Pictures stay out of the copy. Retype exactly the lines below from the one with "Mac's Fireweed Books" through the one with "for your conve".

(Stored data)

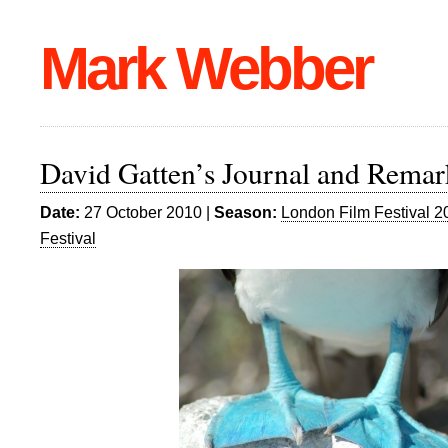
Mark Webber
David Gatten’s Journal and Remar
Date:
27 October 2010 |
Season:
London Film Festival 2
Festival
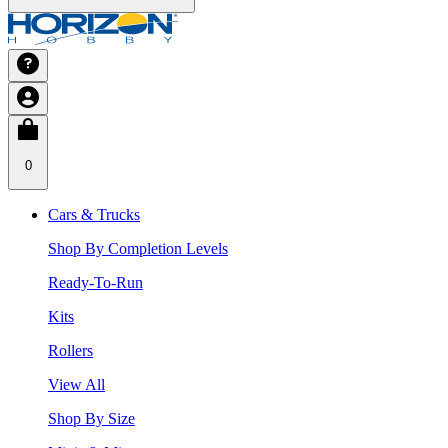
0
Cars & Trucks
Shop By Completion Levels
Ready-To-Run
Kits
Rollers
View All
Shop By Size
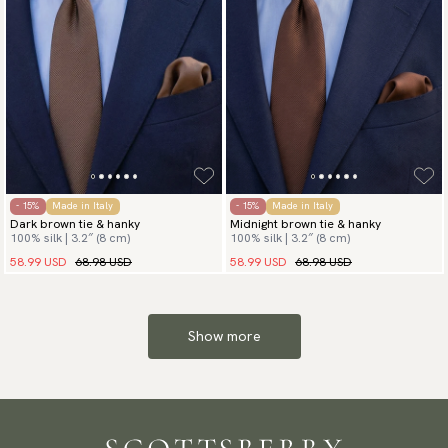
- 15%
Made in Italy
- 15%
Made in Italy
Dark brown tie & hanky
Midnight brown tie & hanky
100% silk | 3.2″ (8 cm)
100% silk | 3.2″ (8 cm)
58.99 USD
68.98 USD
58.99 USD
68.98 USD
Show more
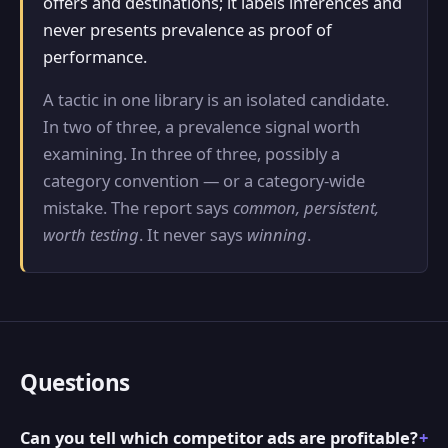
offers and destinations; it labels inferences and
never presents prevalence as proof of
performance.
A tactic in one library is an isolated candidate.
In two of three, a prevalence signal worth
examining. In three of three, possibly a
category convention — or a category-wide
mistake. The report says
common, persistent,
worth testing
. It never says
winning
.
Questions
Can you tell which competitor ads are profitable?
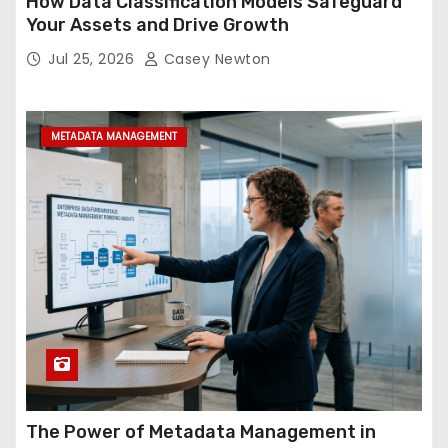
How Data Classification Models Safeguard
Your Assets and Drive Growth
Jul 25, 2026
Casey Newton
METADATA MANAGEMENT
The Power of Metadata Management in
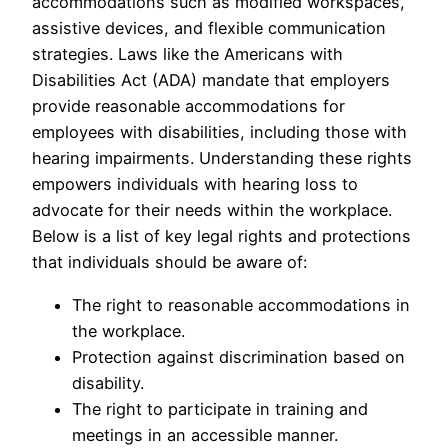
accommodations such as modified workspaces,
assistive devices, and flexible communication
strategies. Laws like the Americans with
Disabilities Act (ADA) mandate that employers
provide reasonable accommodations for
employees with disabilities, including those with
hearing impairments. Understanding these rights
empowers individuals with hearing loss to
advocate for their needs within the workplace.
Below is a list of key legal rights and protections
that individuals should be aware of:
The right to reasonable accommodations in
the workplace.
Protection against discrimination based on
disability.
The right to participate in training and
meetings in an accessible manner.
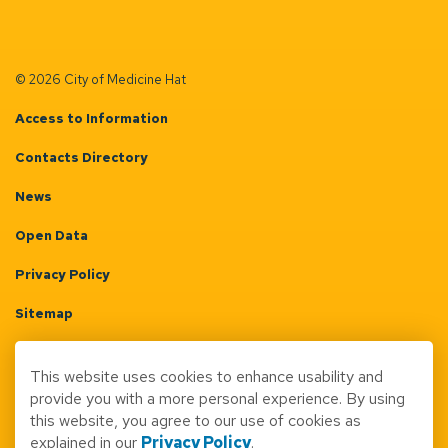
© 2026 City of Medicine Hat
Access to Information
Contacts Directory
News
Open Data
Privacy Policy
Sitemap
Terms & Conditions
This website uses cookies to enhance usability and
Made with
Govstack
provide you with a more personal experience. By using
this website, you agree to our use of cookies as
explained in our
Privacy Policy
.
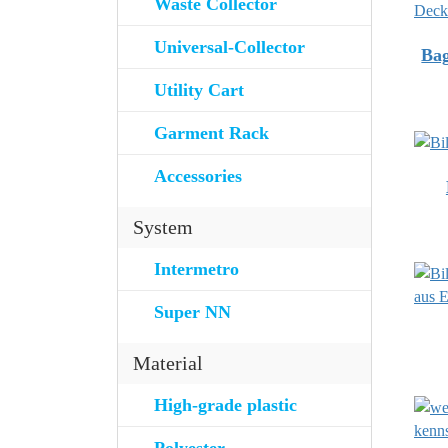
Waste Collector
Universal-Collector
Bag
Utility Cart
Garment Rack
Accessories
System
Intermetro
Super NN
Material
High-grade plastic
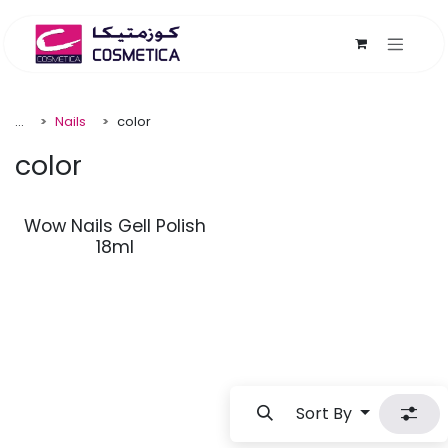
Skip to Content
...
Nails
color
color
Wow Nails Gell Polish
18ml
Sort By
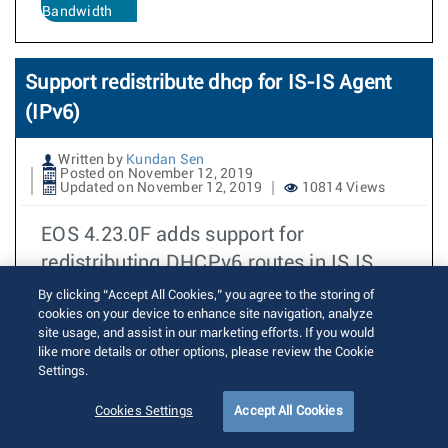
Bandwidth
Support redistribute dhcp for IS-IS Agent
(IPv6)
Written by
Kundan Sen
Posted on November 12, 2019
Updated on November 12, 2019
10814 Views
EOS 4.23.0F adds support for
redistributing DHCPv6 routes in IS IS
when using the multi agent routing
By clicking “Accept All Cookies,” you agree to the storing of
cookies on your device to enhance site navigation, analyze
protocol mode.
site usage, and assist in our marketing efforts. If you would
like more details or other options, please review the Cookie
Read More
DHCP
Settings.
IS-IS
Cookies Settings
Accept All Cookies
4.23.0F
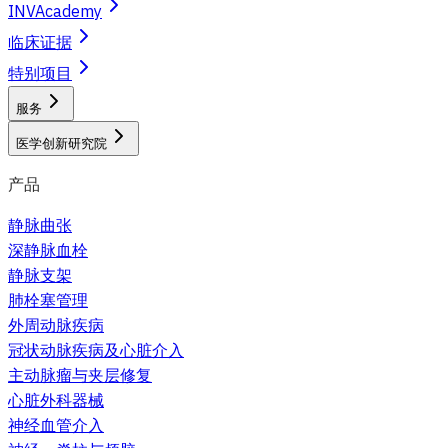
INVAcademy
临床证据
特别项目
服务
医学创新研究院
产品
静脉曲张
深静脉血栓
静脉支架
肺栓塞管理
外周动脉疾病
冠状动脉疾病及心脏介入
主动脉瘤与夹层修复
心脏外科器械
神经血管介入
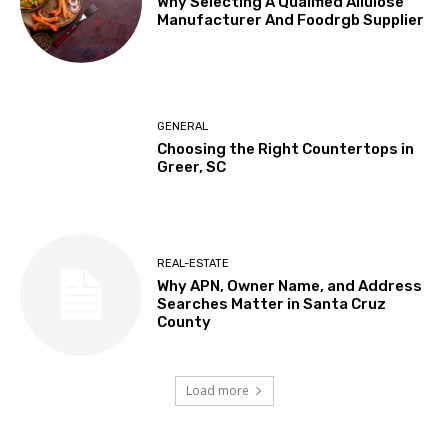
Why Selecting A Qualified Allulose
Manufacturer And Foodrgb Supplier
GENERAL
Choosing the Right Countertops in
Greer, SC
REAL-ESTATE
Why APN, Owner Name, and Address
Searches Matter in Santa Cruz
County
Load more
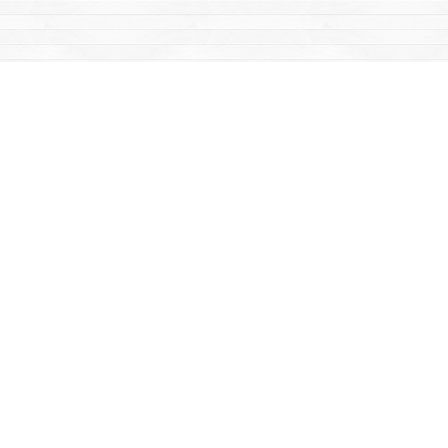
Find us at
Mac's Fireweed Books
203 Main Street
Whitehorse
,
YT
Canada
Y1A 2B2
Map & Hours
Contact us
867-668-2434
sales@yukonbooks.com
Fax :
867-668-5548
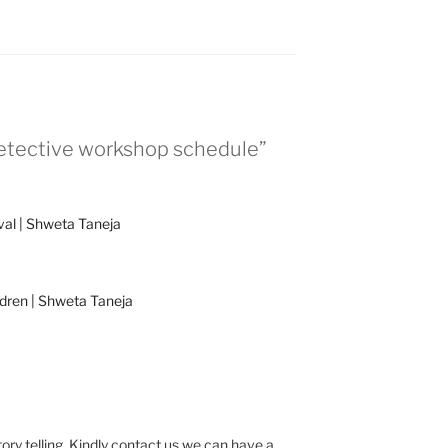
 detective workshop schedule”
ival | Shweta Taneja
ldren | Shweta Taneja
ory telling .Kindly contact us we can have a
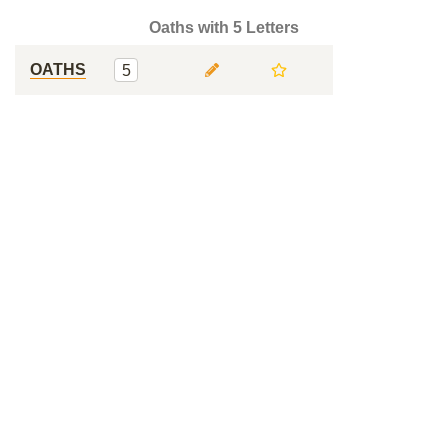
Oaths with 5 Letters
OATHS
5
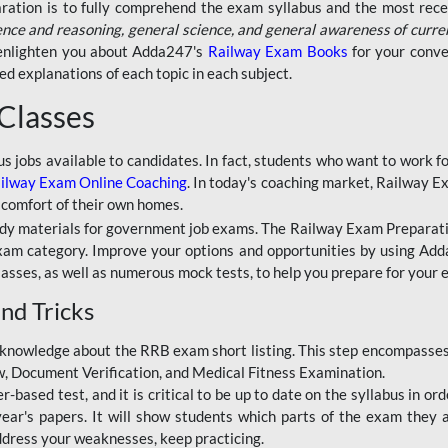
aration is to fully comprehend the exam syllabus and the most recen
ence and reasoning, general science, and general awareness of curre
l enlighten you about Adda247's
Railway Exam Books
for your conve
 explanations of each topic in each subject.
 Classes
ous jobs available to candidates. In fact, students who want to work
ilway Exam Online Coaching
. In today's coaching market, Railway E
 comfort of their own homes.
dy materials for government job exams. The Railway Exam Preparation
am category. Improve your options and opportunities by using Adda
lasses, as well as numerous mock tests, to help you prepare for your
nd Tricks
knowledge about the RRB exam short listing. This step encompasses 
ew, Document Verification, and Medical Fitness Examination.
based test, and it is critical to be up to date on the syllabus in ord
r's papers. It will show students which parts of the exam they a
ddress your weaknesses, keep practicing.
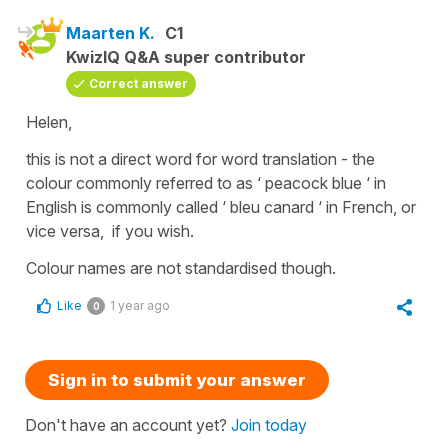
Maarten K.
C1
KwizIQ Q&A super contributor
Correct answer
Helen,
this is not a direct word for word translation - the
colour commonly referred to as ‘ peacock blue ‘ in
English is commonly called ‘ bleu canard ‘ in French, or
vice versa, if you wish.
Colour names are not standardised though.
Like
1 year ago
0
Sign in to submit your answer
Don't have an account yet?
Join today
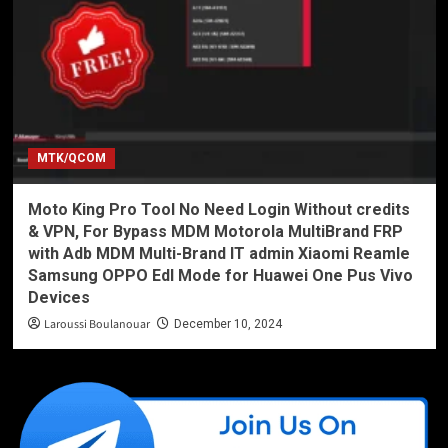
MTK/QCOM
Moto King Pro Tool No Need Login Without credits
& VPN, For Bypass MDM Motorola MultiBrand FRP
with Adb MDM Multi-Brand IT admin Xiaomi Reamle
Samsung OPPO Edl Mode for Huawei One Pus Vivo
Devices
Laroussi Boulanouar
December 10, 2024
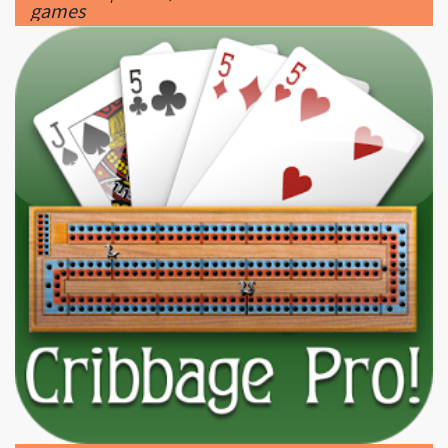
|
300 x 300px 110.44KB
Cribbage #10
|
Cribbage Pro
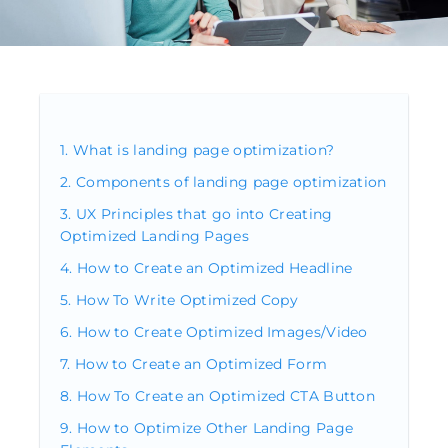
What is landing page optimization?
Components of landing page optimization
UX Principles that go into Creating
Optimized Landing Pages
How to Create an Optimized Headline
How To Write Optimized Copy
How to Create Optimized Images/Video
How to Create an Optimized Form
How To Create an Optimized CTA Button
How to Optimize Other Landing Page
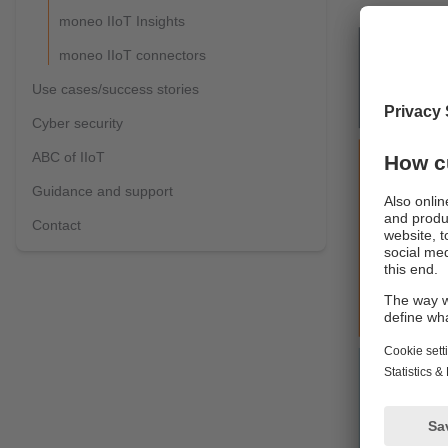
moneo IIoT Insights
moneo IIoT connectors
Use cases/success stories
Cyber security
ABC of IIoT
Guidance and support
Contact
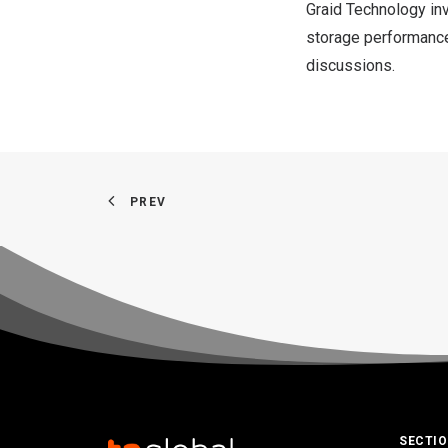
Graid Technology inv
storage performance,
discussions.
PREV
SECTI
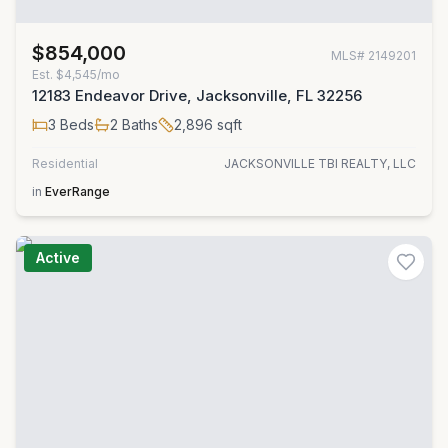
$854,000
MLS#
2149201
Est.
$4,545/mo
12183 Endeavor Drive, Jacksonville, FL 32256
3
Beds
2
Baths
2,896
sqft
Residential
JACKSONVILLE TBI REALTY, LLC
in
EverRange
Active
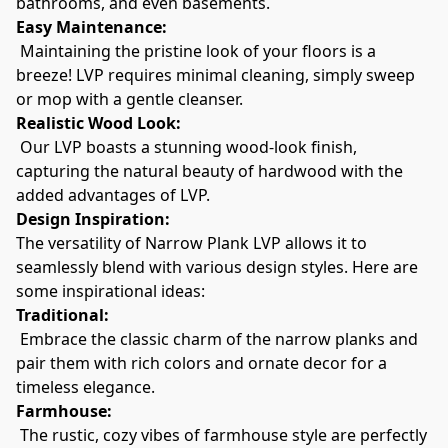
bathrooms, and even basements.
Easy Maintenance:
 Maintaining the pristine look of your floors is a 
breeze! LVP requires minimal cleaning, simply sweep 
or mop with a gentle cleanser.
Realistic Wood Look:
 Our LVP boasts a stunning wood-look finish, 
capturing the natural beauty of hardwood with the 
added advantages of LVP.
Design Inspiration:
The versatility of Narrow Plank LVP allows it to 
seamlessly blend with various design styles. Here are 
some inspirational ideas:
Traditional:
 Embrace the classic charm of the narrow planks and 
pair them with rich colors and ornate decor for a 
timeless elegance.
Farmhouse:
 The rustic, cozy vibes of farmhouse style are perfectly 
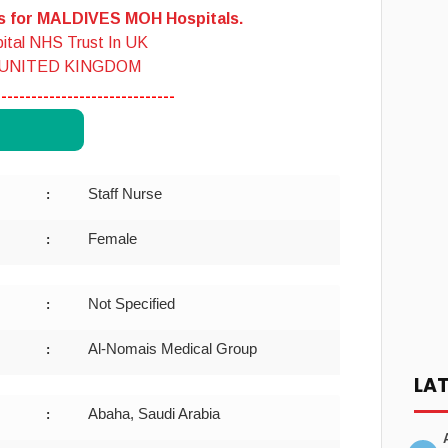
es for MALDIVES MOH Hospitals.
ital NHS Trust In UK
 UNITED KINGDOM
------------------------------
Staff Nurse
:
Female
:
Not Specified
:
Al-Nomais Medical Group
:
LA
Abaha, Saudi Arabia
:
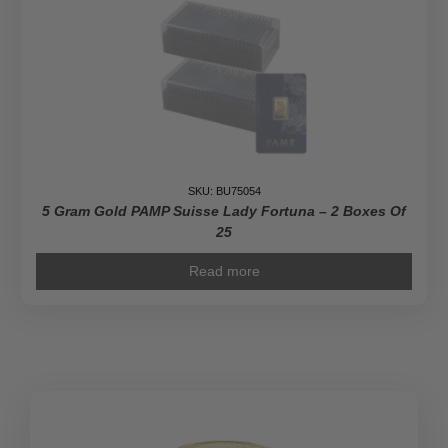
–
Grandeur
quantity
SKU: BU75054
5 Gram Gold PAMP Suisse Lady Fortuna – 2 Boxes Of
25
Read more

(End Stored data)

§ **Reply**
Mac's Fireweed Books
203 Main Street
Whitehorse
,
YT
Canada
Y1A 2B2
Map & Hours
Contact us
867-668-2434
sales@yukonbooks.com
Fax :
867-668-5548
 detective workshop schedule”
ival | Shweta Taneja
ldren | Shweta Taneja
ory telling .Kindly contact us we can have a
Oaths with 5 Letters
OATHS
5
aration is to fully comprehend the exam syllabus and the most recen
ence and reasoning, general science, and general awareness of curre
l enlighten you about Adda247's
Railway Exam Books
for your conve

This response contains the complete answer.